Kim Terry and her friend Pat Williams walked around the governor's living room Saturday continuing a debate that has flared intermittently since the state first bought a governor's residence nearly 50 years ago.
"I was just at a soup kitchen last week and people there often go without food. Yet look how this guy lives," said Williams of Coventry, as her son admired the electric Lego trains rushing around one of Lowell P. Weicker Jr.'s four Christmas trees.
"Not many people live like this. But not many people are governors," Terry said. "You should provide a place for the governor to live that has some dignity."
The two were among several hundred who lined up in the rain Saturday to see one of three floors of the Georgian colonial in Hartford's West End. The state has just finished replacing plumbing in the seven bathrooms and removing some asbestos and old wiring. Many interior walls are replastered and painted. The renovations cost $318,000, more than four times the original estimate.
Darren Cugno, the building superintendent, said Saturday's open house was the first since the late 1940s, when Gov. Raymond E. Baldwin, the first governor to live in the 19-room mansion, welcomed more than 1,000 curious taxpayers.
The 12 governors who have lived in the mansion have occasionally opened it for receptions for groups such as the Salvation Army or the Boy Scouts. One woman who visited Saturday, Lilian Swanson of West Hartford, said she met Gov. John Lodge during a public event at the mansion in the early 1950s.
"I wish they could fix up the economy of the state of Connecticut as well as they fixed up this house," she said.
Weicker and his wife, Claudia, had left a letter greeting visitors, but they were not home. The two are in Washington this weekend for a Redskins game.
The mansion was built in 1908 for a local doctor. The state bought it for $38,928 in 1943 and then spent another $75,000 on repairs. During the renovations, taxpayers and the press questioned why, while the country was at war, the state was spending money renovating a mansion, according to a state history of the home.
One person suggested the state put the money into war bonds, another that the governor move into a log cabin.
Visitors Saturday generally said they were impressed with the home and glad to see the state had decided to fix it up. There were no anti-income tax protesters or other demonstrators.
"They are not being over-extravagant," said Jane Godfrey of West Hartford, pointing to chipping paint on the governor's shutters and flagpole. "I don't like to see anything deteriorate."

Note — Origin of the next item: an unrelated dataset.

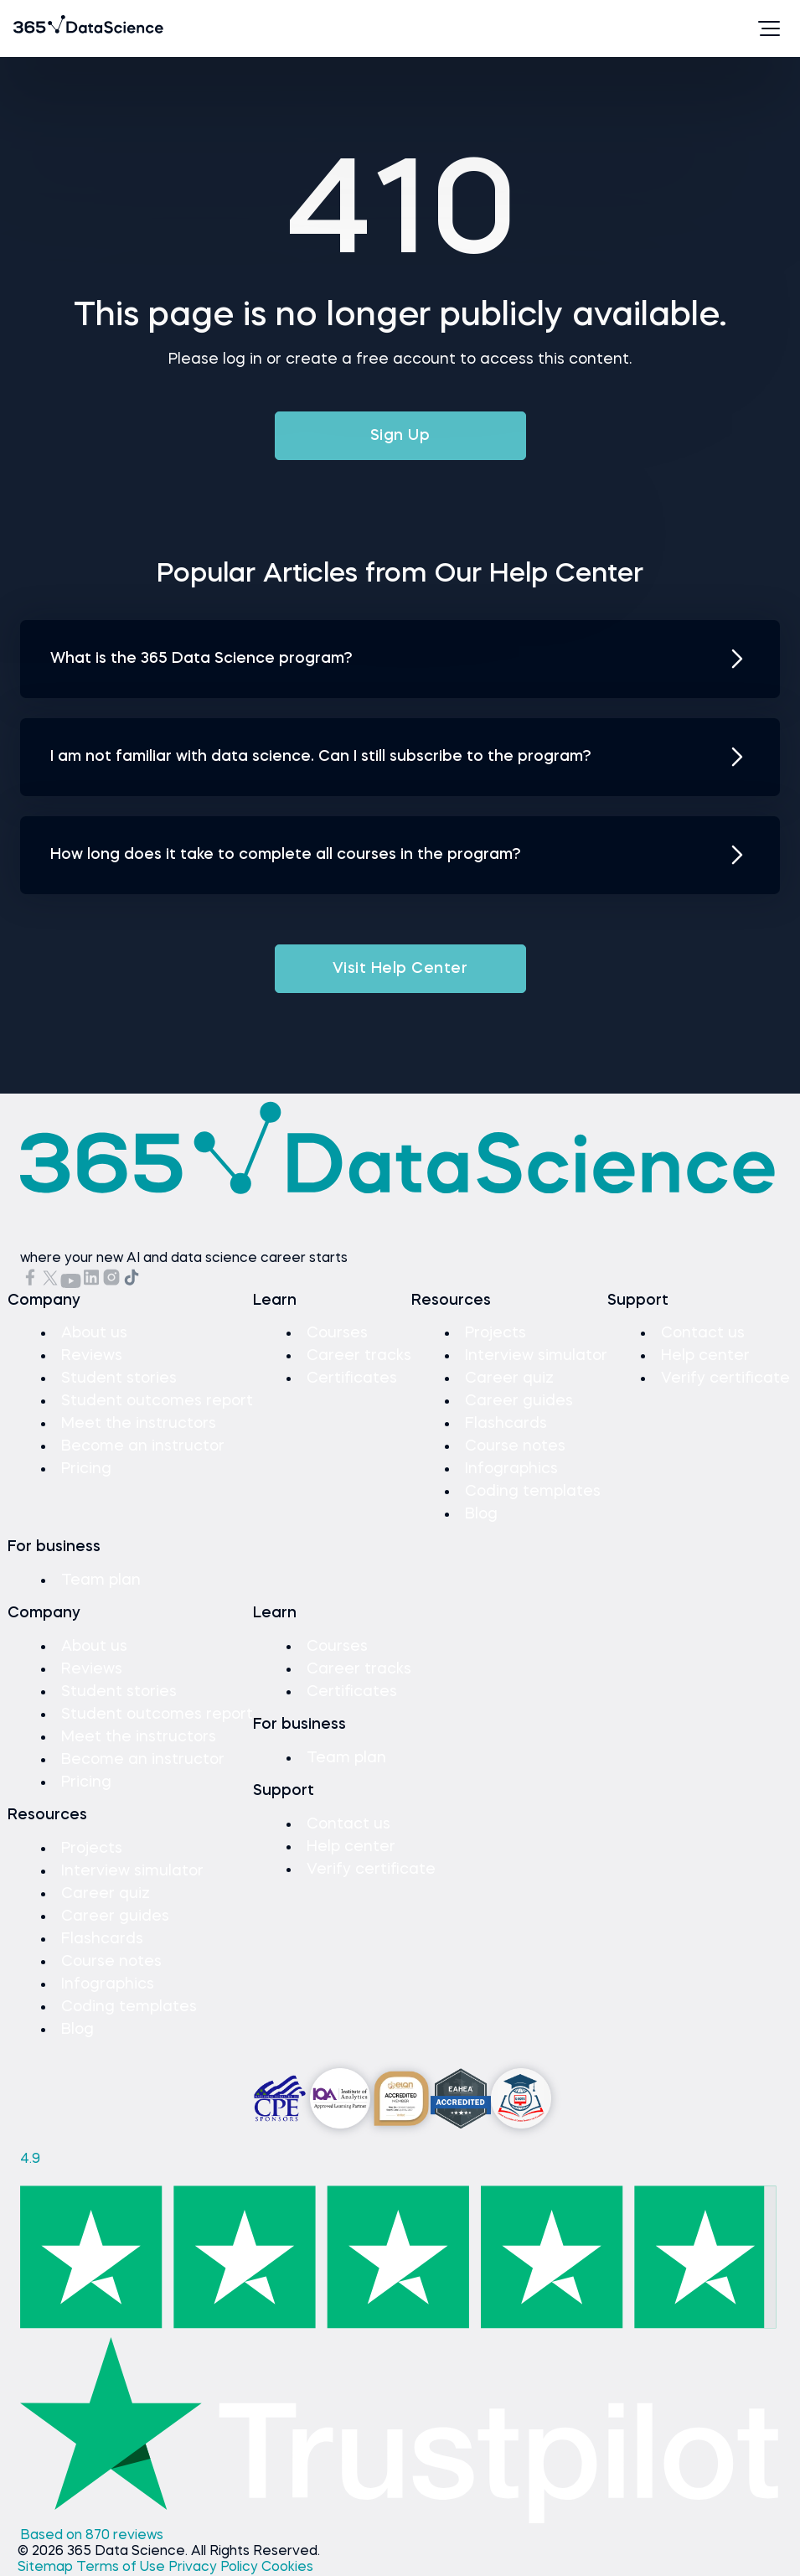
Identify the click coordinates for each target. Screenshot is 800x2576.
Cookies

The state police officers and residence staff pointed out to many of the visitors that all but one of the trees and most of the flowers and Christmas decorations had been donated. And two poster boards filled with photographs of the rundown rooms during the renovations were on display in the entrance hall.
The visitors were ushered through six rooms near the mansion's front entrance. Large oriental rugs cover the wood floors. The furniture and paintings in the mansion come from the William Benton Museum at the University of Connecticut, Yale University museum and the Weickers' own home.
The woodwork in the mansion's grand entrance hall was draped in wreaths and bordered with poinsettias. A set of the official state china was set up on the 12-foot long Duncan Phyfe dining room table. The 19 dining room chairs each have crewelwork covers depicting historic scenes.
The Weickers' piano sits at the entrance to the living room, which also has two lamps set on bases designed to look like old rum and brandy drums. A table in the sunroom is filled with family snapshots.
In the library is a tree Weicker cut down in Canterbury, some decorated gingerbread Claudia Weicker made, as well as the framed front page of a newspaper the day Weicker was elected governor.
"I look around and I see the charge of a residence that reflects Connecticut," said Elaine Orzech of Glastonbury. "When you think of Connecticut, you think of a traditional state. This house is not staid, or static. It nicely combines the old and the new."
Dan Kogut of Southington brought his wife and three children for a visit. He used to drive by the mansion every day on his way to the University of Hartford, wondering what it was like inside.
"We pay for it," he said. "We should be able to take a look."
Terry's son, 7-year-old Travis Terry, had a chance to try out one of the governor's bathrooms.